La liberté c'est le paradis, c'est l'histoire d'un orphelin multipliant les évasions, trouvant refuge auprès de femmes belles et solitaires, apprenant par hasard qu'il a un père et que ce père voudrait le reconnaître, mais qu'il ne peut pas parce qu'il est en prison. C'est triste et c'est terrible.
Le film a de la fugue la sècheresse. A la fois concret et hallucinatoire, comme si la caméra avait faim, avait peur, avait sommeil, nous traversons, avec ce jeune garçon blond qui louche, une terre où la lumière est trop faible et où les hommes sont violents et sexués. Tout ce qu'ils font (manger une pastèque, recevoir un massage, surveiller des trains) est monstrueux, plein de sous-entendus terrifiants. Sans scène choc, Sergei Bodrov parvient à représenter la terreur.
Les femmes échappent au bestiaire d'un régime déchu - et elles ouvrent, pour le jeune garçon, des échappatoires (avec une pomme, un dollar, ou un lien de parenté factice).
Par bien des aspects, La liberté c'est le paradis rappelle le magnifique livre de Mario Vargas Llosa, La ville et les chiens - même crudité, même monstruosité, même façon d'appréhender un pays à travers ses écoles, ses prisons, et son armée.
Bouge pas, meurs, ressuscite, je ne l'avais pas revu depuis dix ans, je crois qu'on n'en parle qu'avec des larmes.

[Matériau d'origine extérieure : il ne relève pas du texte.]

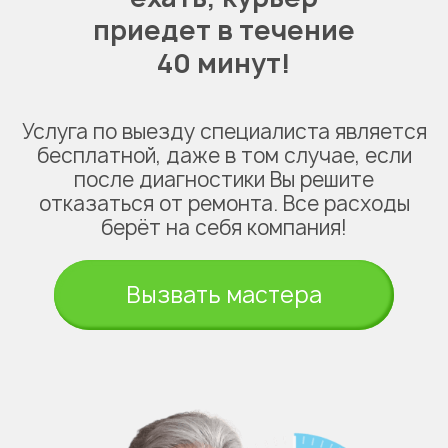
приедет в течение
40 минут!
Услуга по выезду специалиста является
бесплатной, даже в том случае, если
после диагностики Вы решите
отказаться от ремонта. Все расходы
берёт на себя компания!
Вызвать мастера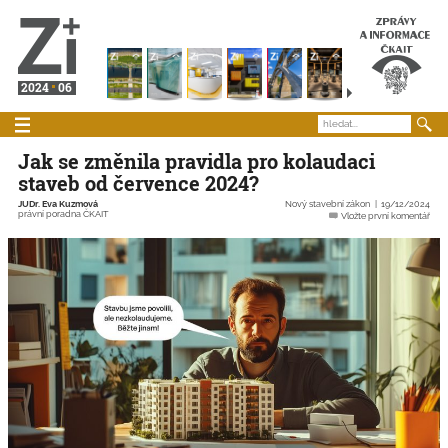
2024
06
Jak se změnila pravidla pro kolaudaci
staveb od července 2024?
JUDr. Eva Kuzmová
Nový stavební zákon
19/12/2024
právní poradna ČKAIT
Vložte první komentář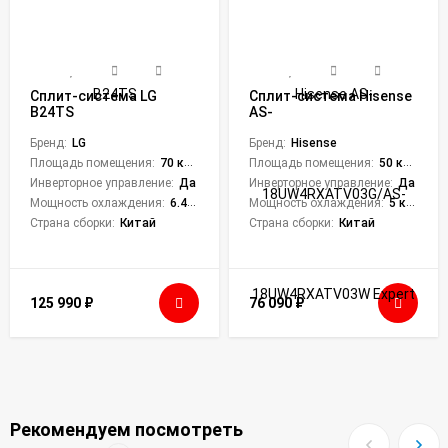
Сплит-система LG
Сплит-система Hisense
B24TS
AS-
18UW4RXATV03G/AS-
Бренд:
LG
18UW4RXATV03W Expert
Бренд:
Hisense
Pro DC Inverter Wi-Fi
Площадь помещения:
70 кв. м.
Площадь помещения:
50 кв. м.
Инверторное управление:
Да
Инверторное управление:
Да
Мощность охлаждения:
6.45 кВт
Мощность охлаждения:
5 кВт
Страна сборки:
Китай
Страна сборки:
Китай
125 990
₽
76 090
₽
Рекомендуем посмотреть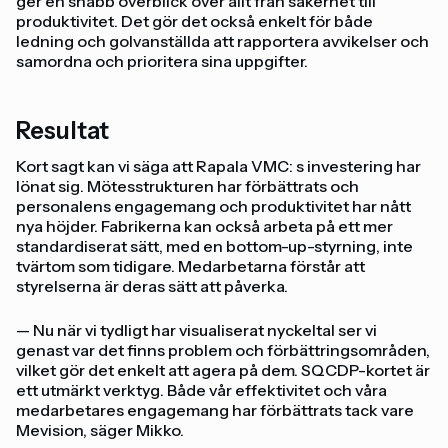
ger en snabb överblick över allt från säkerhet till
produktivitet. Det gör det också enkelt för både
ledning och golvanställda att rapportera avvikelser och
samordna och prioritera sina uppgifter.
Resultat
Kort sagt kan vi säga att Rapala VMC: s investering har
lönat sig. Mötesstrukturen har förbättrats och
personalens engagemang och produktivitet har nått
nya höjder. Fabrikerna kan också arbeta på ett mer
standardiserat sätt, med en bottom-up-styrning, inte
tvärtom som tidigare. Medarbetarna förstår att
styrelserna är deras sätt att påverka.
— Nu när vi tydligt har visualiserat nyckeltal ser vi
genast var det finns problem och förbättringsområden,
vilket gör det enkelt att agera på dem. SQCDP-kortet är
ett utmärkt verktyg. Både vår effektivitet och våra
medarbetares engagemang har förbättrats tack vare
Mevision, säger Mikko.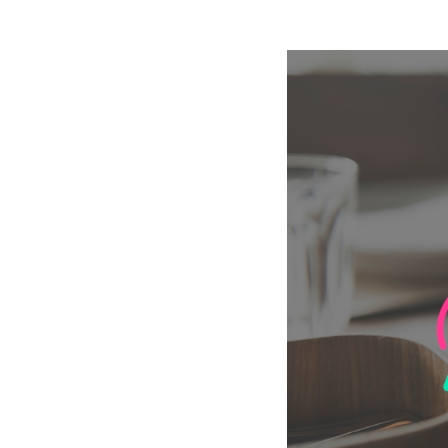
blast dapat digunakan untuk berbagai keperluan.
seca
inter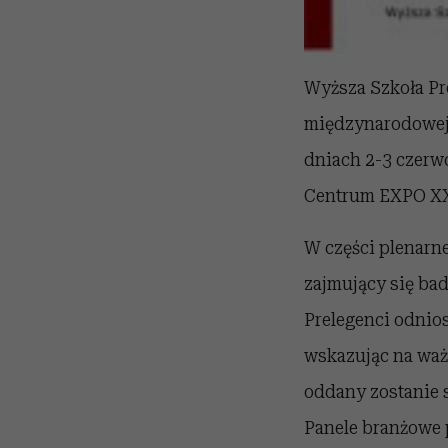
Wyższa Szkoła Pr
międzynarodowej 
dniach 2-3 czerw
Centrum EXPO XXI 
W części plenarne
zajmujący się ba
Prelegenci odnio
wskazując na ważn
oddany zostanie 
Panele branżowe 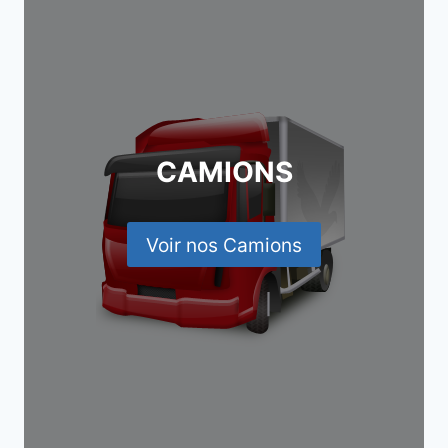
CAMIONS
Voir nos Camions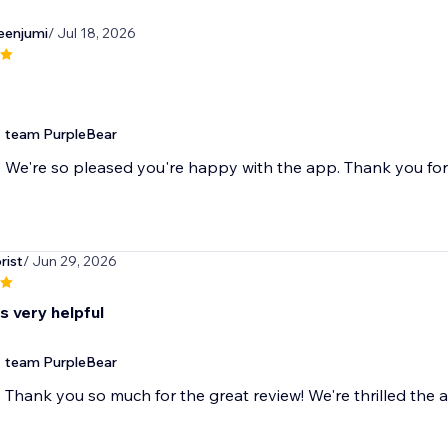
eenjumi
/ Jul 18, 2026
team PurpleBear
We're so pleased you're happy with the app. Thank you fo
rist
/ Jun 29, 2026
s very helpful
team PurpleBear
Thank you so much for the great review! We're thrilled the a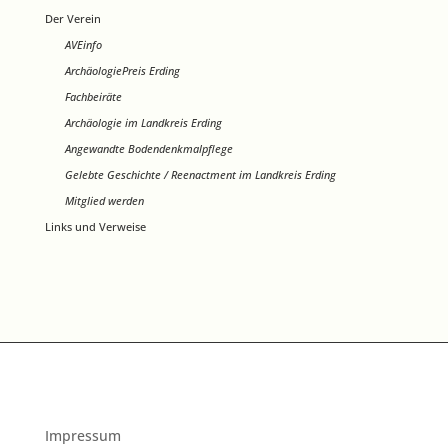
Der Verein
AVEinfo
ArchäologiePreis Erding
Fachbeiräte
Archäologie im Landkreis Erding
Angewandte Bodendenkmalpflege
Gelebte Geschichte / Reenactment im Landkreis Erding
Mitglied werden
Links und Verweise
Impressum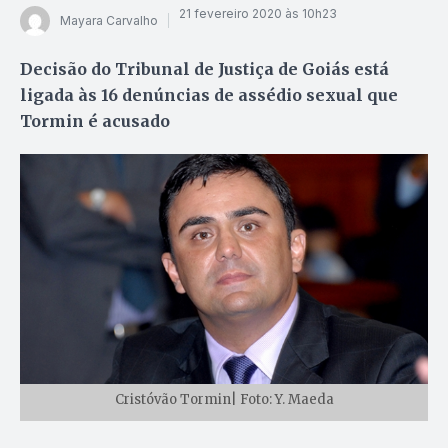
21 fevereiro 2020 às 10h23
Mayara Carvalho
Decisão do Tribunal de Justiça de Goiás está
ligada às 16 denúncias de assédio sexual que
Tormin é acusado
Cristóvão Tormin| Foto: Y. Maeda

Ca se passe en Russie, à Soutchan, et ce sont deux enfants épris l'un de l'autre, et d'amour et de haine. Ils vendent du thé pendant les marchés. La jeune fille est débrouillarde (mais bouriate), le garçon, fils d'une femme facile, livré à lui-même, est plus enclin aux quatre-cent coups, jusqu'à faire dérailler un train - ce qui le force à fuir Soutchan. Il a cette manie de dévisager les gens qu'il rencontre jusqu'à l'épuisement - et le cinéaste a ce même regard (pour se souvenir ?) sur chacun de ses acteurs, principaux ou figurants de passage. On ne quittera pas le bal tant que les deux éclopés ne seront pas sortis, enlacés, s'offrant des béquilles pour conjurer l'infirmité doublée d'ivresse. On fixera l'homme au pigeon, on suivra le petit cochon, on fera fuir la chouette, mais tout sera long et compliqué, car la caméra de Vitali Kanevski est un piège, une lumière où viennent se brûler les papillons de nuit. Ce sont des plans qui capturent, qui volent, qui conjurent les destins et le temps. On n'oublie rien ni personne. On peine à chasser un plan pour passer à un autre, comme dans certains poèmes où on ne peut passer au vers suivant, trop imprégné de ce qu'on a lu déjà, et compris, et ressenti. On quitte chaque séquence à regret.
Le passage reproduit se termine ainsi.